Sabu - Banshee (2022)

Country: USA
Style: Hard Rock
Rating: 8/10
Release Date: 9 Dec 2022
Sites: Facebook | Official Website | Wikipedia

It's been twenty-four years since a Sabu album, 1998's Between the Light, but it felt like Paul Sabu has been writing and recording melodic hard rock anthems ever since then, just waiting for a right moment to release them as a killer sixth album. He's been an AOR legend for decades, ever since a successful shift away from pop music in the early eighties that found its pinnacle in the 1985 album Heartbreak, but this is heavier than I remember. It's mostly hard rock, with strong hooks, but it's a lot closer to that ever elusive boundary with heavy metal, a boundary it crosses more than once.

There are only two musicians involved this time out: Sabu himself and Barry Sparks. Sabu sings the lead vocal and Sparks adds backing vocals, while they divvy up the instrumentation between them depending on the song. I believe they both play guitar, bass, drums, keyboards, whatever else that might be in play here. That may be it because I didn't catch any particularly unusual sounds in the background. Nothing is particularly adventurous. It's just all good.

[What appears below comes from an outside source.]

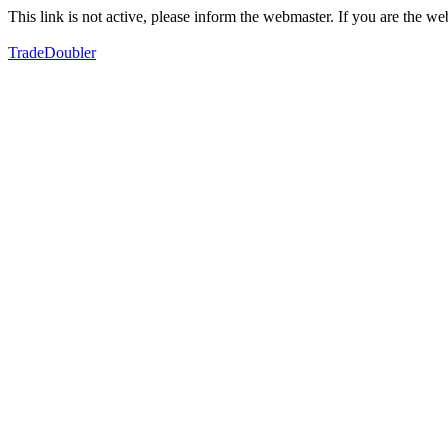
This link is not active, please inform the webmaster. If you are the 
TradeDoubler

Blinded Me is a strong melodic/hard rock song to open things up. The guitars are solid, because I'd expect them to be, but the vocals stand out. They're rough but strong and emotional and seriously emphatic, like Graham Bonnet on steroids. That doubles up on the title, which is probably the best song here for Sabu's voice. He's just breathless enough to make it appear that he's giving it every ounce of his energy, but he's the exact same level of breathless at the end of the song as he was at the beginning. It's all very carefully done.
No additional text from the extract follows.